> DATA TO PROCESS
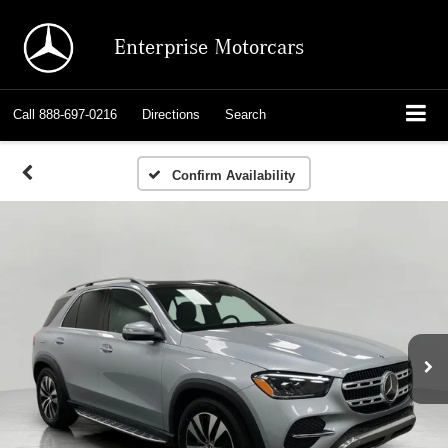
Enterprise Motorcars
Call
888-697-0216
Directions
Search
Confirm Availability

---

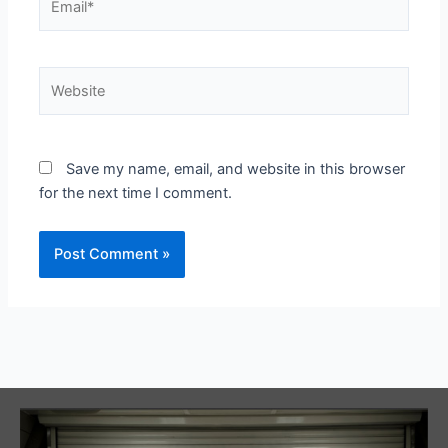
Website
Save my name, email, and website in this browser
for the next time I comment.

...

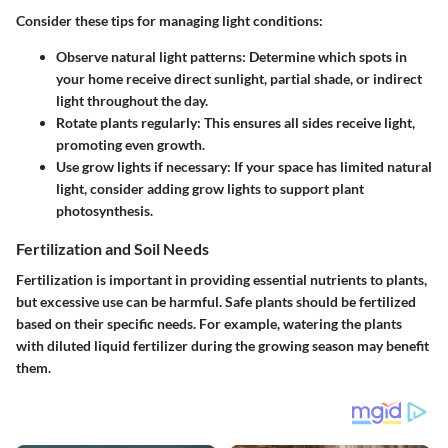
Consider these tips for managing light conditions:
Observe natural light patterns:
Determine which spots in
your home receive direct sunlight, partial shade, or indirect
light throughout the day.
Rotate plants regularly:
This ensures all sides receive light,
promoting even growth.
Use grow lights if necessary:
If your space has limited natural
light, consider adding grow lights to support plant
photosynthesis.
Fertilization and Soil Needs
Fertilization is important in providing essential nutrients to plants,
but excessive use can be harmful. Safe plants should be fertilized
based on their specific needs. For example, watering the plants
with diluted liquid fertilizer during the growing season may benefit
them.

> WORK INSTRUCTIONS
Check each line of the entries above for the word "lights". List the ones that have it.

> WRITTEN SOLUTION
Use grow lights if necessary:
light, consider adding grow lights to support plant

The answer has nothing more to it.